The strangest thing about war is not that it happens.
The strangest thing is that nobody is surprised by it.
Not really.
Every generation acts shocked.
Every generation speaks as though it has discovered some terrible new tragedy.
Every generation promises it has learned.
And then every generation walks back toward the same cliff.
Not blindly.
Knowingly.
That is the part nobody wants to discuss.
The contradiction is not hidden.
It is one of the most publicly acknowledged facts in human history.
The poets knew it.
The philosophers knew it.
The historians knew it.
The generals knew it.
The kings knew it.
The revolutionaries knew it.
The veterans knew it.
Even the children eventually figure it out.
War is destruction.
War is waste.
War is failure.
War is what remains after imagination collapses.
War is the confession that humanity could not solve a problem without creating a larger one.
None of this is controversial.
Everyone knows.
That is precisely what makes it so strange.
Every Memorial Day, millions of people will post the same phrases.
Some sincere.
Some performative.
Some thoughtful.
Some automatic.
Most inherited.
"They died for our freedom."
"They made the ultimate sacrifice."
"We honor the fallen."
Perhaps.
But notice what never accompanies the slogan.
The obvious follow-up question.
If sacrifice is sacred, why are we so comfortable manufacturing the conditions that require it?
If the dead deserve honor, why do we so rarely examine the machinery that produced the dead?
If war is tragic, why do we speak about it as though it were inevitable?
If we have learned from history, why does history keep arriving with the same lesson?
The truly uncomfortable realization is that humanity does not suffer from a lack of warnings.
Humanity suffers from a surplus of them.
The warnings are everywhere.
In books.
In poems.
In monuments.
In graveyards.
In photographs.
In letters sent home.
In folded flags.
In old men who stare into the distance and suddenly become silent.
The warning has been repeated for thousands of years.
And still we continue.
Not because we have never heard it.
Because hearing it and living by it are different things.
We say we hate war.
Yet we love certainty.
We say we value peace.
Yet we reward division.
We say we honor truth.
Yet we cling to stories that flatter us.
We say we oppose manipulation.
Yet we eagerly consume narratives that confirm what we already wanted to believe.
The problem is not that some powerful person somewhere is lying.
Power has always lied.
The deeper problem is that human beings have always preferred comforting certainty to uncomfortable reflection.
We inherit identities before we inherit understanding.
We inherit loyalties before we inherit wisdom.

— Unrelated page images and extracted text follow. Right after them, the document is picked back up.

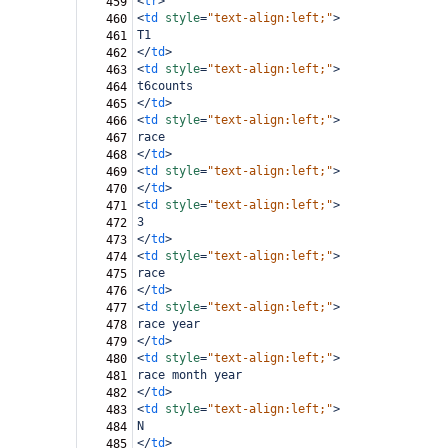
<
tr
>
459
<
td
style
=
"text-align:left;"
>
460
T1
461
</
td
>
462
<
td
style
=
"text-align:left;"
>
463
t6counts
464
</
td
>
465
<
td
style
=
"text-align:left;"
>
466
race
467
</
td
>
468
<
td
style
=
"text-align:left;"
>
469
</
td
>
470
<
td
style
=
"text-align:left;"
>
471
3
472
</
td
>
473
<
td
style
=
"text-align:left;"
>
474
race
475
</
td
>
476
<
td
style
=
"text-align:left;"
>
477
race year
478
</
td
>
479
<
td
style
=
"text-align:left;"
>
480
race month year
481
</
td
>
482
<
td
style
=
"text-align:left;"
>
483
N
484
</
td
>
485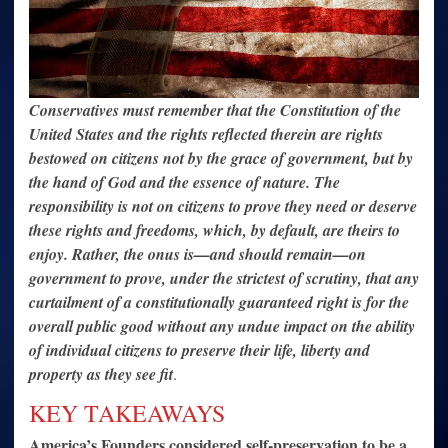
Conservatives must remember that the Constitution of the
United States and the rights reflected therein are rights
bestowed on citizens not by the grace of government, but by
the hand of God and the essence of nature. The
responsibility is not on citizens to prove they need or deserve
these rights and freedoms, which, by default, are theirs to
enjoy. Rather, the onus is—and should remain—on
government to prove, under the strictest of scrutiny, that any
curtailment of a constitutionally guaranteed right is for the
overall public good without any undue impact on the ability
of individual citizens to preserve their life, liberty and
property as they see fit
.
KEY TAKEAWAYS
America’s Founders considered self-preservation to be a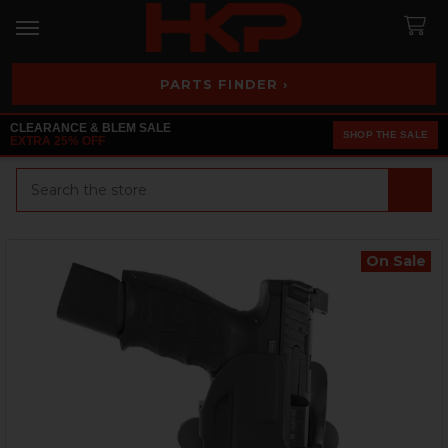
PARTS FINDER ›
CLEARANCE & BLEM SALE
SHOP THE SALE
EXTRA 25% OFF
Search
On Sale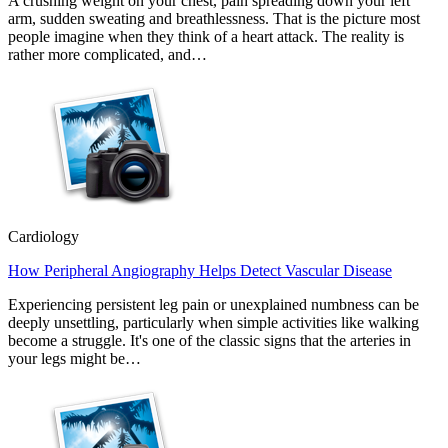
A crushing weight on your chest, pain spreading down your left
arm, sudden sweating and breathlessness. That is the picture most
people imagine when they think of a heart attack. The reality is
rather more complicated, and…
Cardiology
How Peripheral Angiography Helps Detect Vascular Disease
Experiencing persistent leg pain or unexplained numbness can be
deeply unsettling, particularly when simple activities like walking
become a struggle. It's one of the classic signs that the arteries in
your legs might be…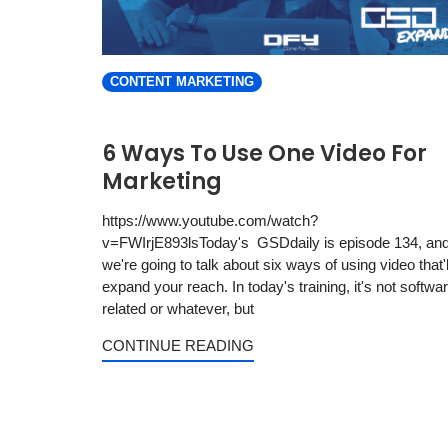
CONTENT MARKETING
6 Ways To Use One Video For
Marketing
https://www.youtube.com/watch?
v=FWIrjE893lsToday's GSDdaily is episode 134, an
we're going to talk about six ways of using video that'l
expand your reach. In today's training, it's not softwa
related or whatever, but
CONTINUE READING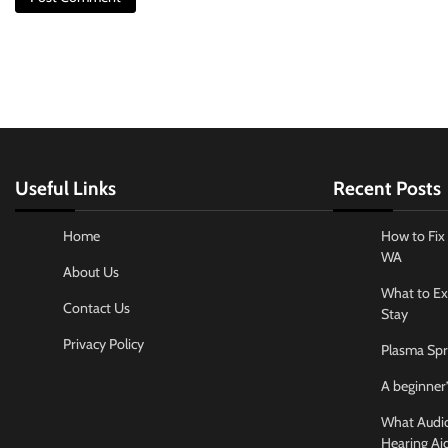
Useful Links
Recent Posts
Home
How to Fix 
WA
About Us
What to Ex
Contact Us
Stay
Privacy Policy
Plasma Spr
A beginner’
What Audiol
Hearing Ai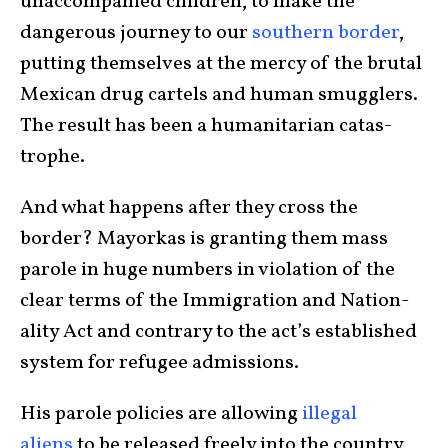
unaccom­panied children, to make the
dangerous journey to our
south­ern border
,
putting them­selves at the mercy of the brutal
Mexican drug cartels and human smugglers.
The result has been a human­i­tarian catas­
trophe.
And what happens after they cross the
border? Mayorkas is granting them mass
parole in huge numbers in violation of the
clear terms of the Immi­gra­tion and Nation­
ality Act and contrary to the act’s established
system for refugee admissions.
His parole policies are allowing
illegal
aliens
to be released freely into the country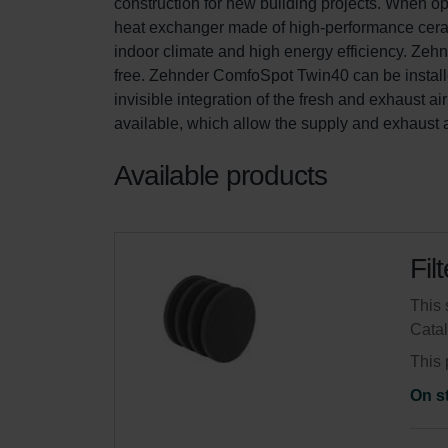
construction for new building projects. When oper
heat exchanger made of high-performance cera
indoor climate and high energy efficiency. Zeh
free. Zehnder ComfoSpot Twin40 can be installe
invisible integration of the fresh and exhaust a
available, which allow the supply and exhaust air
Available products
Fil
This 
Cata
This 
On s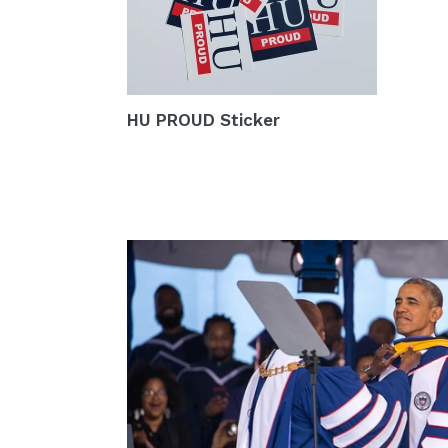
HU PROUD Sticker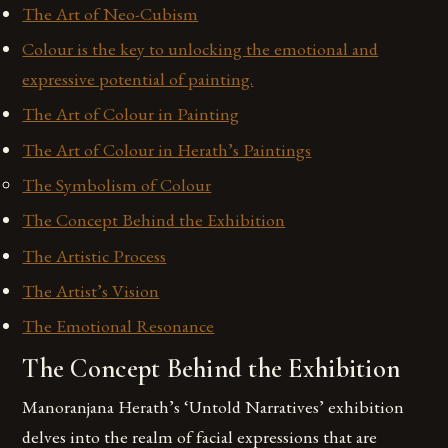
The Art of Neo-Cubism
Colour is the key to unlocking the emotional and
expressive potential of painting.
The Art of Colour in Painting
The Art of Colour in Herath’s Paintings
The Symbolism of Colour
The Concept Behind the Exhibition
The Artistic Process
The Artist’s Vision
The Emotional Resonance
The Concept Behind the Exhibition
Manoranjana Herath’s ‘Untold Narratives’ exhibition
delves into the realm of facial expressions that are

We inherit enemies before we meet them.
Then we spend our lives calling those inheritances conclusions.
The tragedy is not that a few people profit from conflict.
The tragedy is that entire civilizations repeatedly organize themselves around stories that make conflict feel necessary.
That is the racket.
Not merely money.
Not merely politics.
Not merely power.
The racket is the transformation of avoidable suffering into accepted reality.
The conversion of absurdity into normalcy.
The elevation of failure into tradition.
The endless mythologizing of consequences we should have prevented.
And because every generation inherits the same fears, the same desires, the same need for belonging, the wheel continues to turn.
Not because humanity is evil.
Because humanity is unfinished.
Because wisdom is difficult.
Because self-examination is painful.
Because it is easier to identify a villain than to confront a pattern.
And because the pattern eventually points back at us.
Not them.
Us.
The citizen.
The voter.
The believer.
The skeptic.
The patriot.
The dissenter.
The parent.
The child.
The veteran.
The civilian.
Every one of us.
The moment we become convinced that the blindness belongs exclusively to someone else, we become part of the machinery that keeps it alive.
Perhaps that is the lesson hidden beneath every battlefield and every cemetery.
Not that humanity lacks intelligence.
But that intelligence without self-awareness merely builds larger machines for repeating ancient mistakes.
And perhaps the most honest way to honor the dead is not to recite a slogan.
It is to stand before the evidence of history and finally admit that the problem was never a lack of warnings.
The problem was that we believed the warnings were meant for other people.